— Exercise —
Find the lines holding the string "https" in the data, then copy all of them.
*** Extracted records
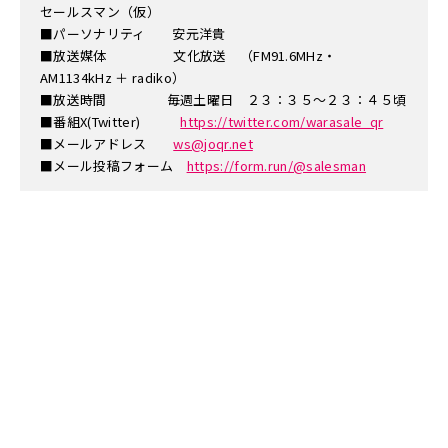
セールスマン（仮）
■パーソナリティ 安元洋貴
■放送媒体 文化放送 （FM91.6MHz・
AM1134kHz ＋ radiko）
■放送時間 毎週土曜日 ２３：３５～２３：４５頃
■番組X(Twitter)
https://twitter.com/warasale_qr
■メールアドレス
ws@joqr.net
■メール投稿フォーム
https://form.run/@salesman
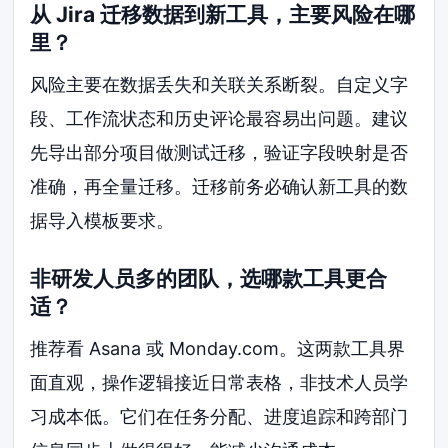
从 Jira 迁移数据到新工具，主要风险在哪
里？
风险主要在数据丢失和关联关系断裂。自定义字
段、工作流状态和历史评论最容易出问题。建议
先导出部分项目做测试迁移，验证字段映射是否
准确，再全量迁移。迁移前务必确认新工具的数
据导入模板要求。
非研发人员多的团队，选哪款工具更合
适？
推荐看 Asana 或 Monday.com。这两款工具界
面直观，操作逻辑接近日常表格，非技术人员学
习成本低。它们在任务分配、进度追踪和跨部门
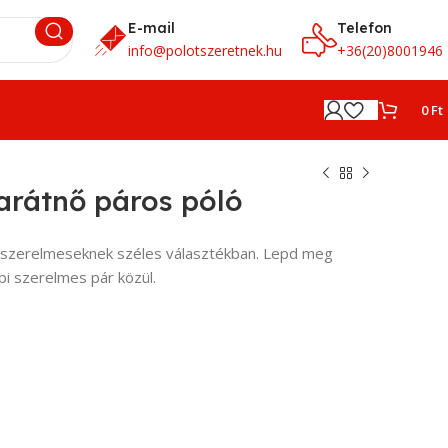
E-mail
Telefon
info@polotszeretnek.hu
+36(20)8001946
0
Ft
arátnő páros póló
k szerelmeseknek széles választékban. Lepd meg
bi szerelmes pár közül.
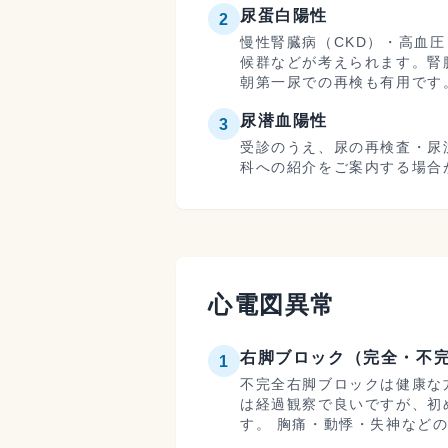
尿蛋白陽性
2
慢性腎臓病（CKD）・高血
候群などが考えられます。腎
朝第一尿での再検も有用です
尿潜血陽性
3
受診のうえ、尿の再検査・尿
科への紹介をご案内する場合
心電図異常
右脚ブロック（完全・不
1
不完全右脚ブロックは健康な
は経過観察で良いですが、初
す。 胸痛・動悸・失神など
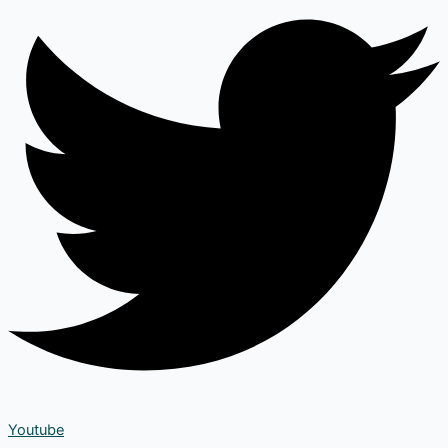
Youtube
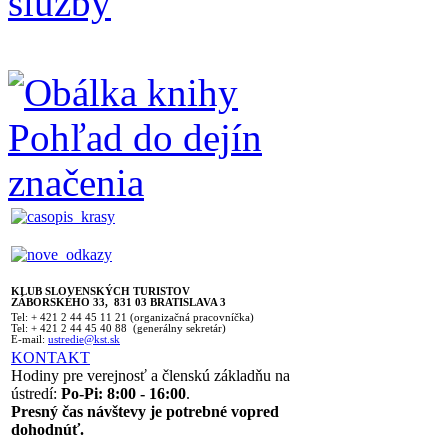
KLUB SLOVENSKÝCH TURISTOV
ZÁBORSKÉHO 33, 831 03 BRATISLAVA 3
Tel: + 421 2 44 45 11 21 (organizačná pracovníčka)
Tel: + 421 2 44 45 40 88 (generálny sekretár)
E-mail:
ustredie@kst.sk
KONTAKT
Hodiny pre verejnosť a členskú základňu na
ústredí:
Po-Pi: 8:00 - 16:00
.
Presný čas návštevy je potrebné vopred
dohodnúť.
******
— Response —
https://twitter.com/warasale_qr
https://form.run/@salesman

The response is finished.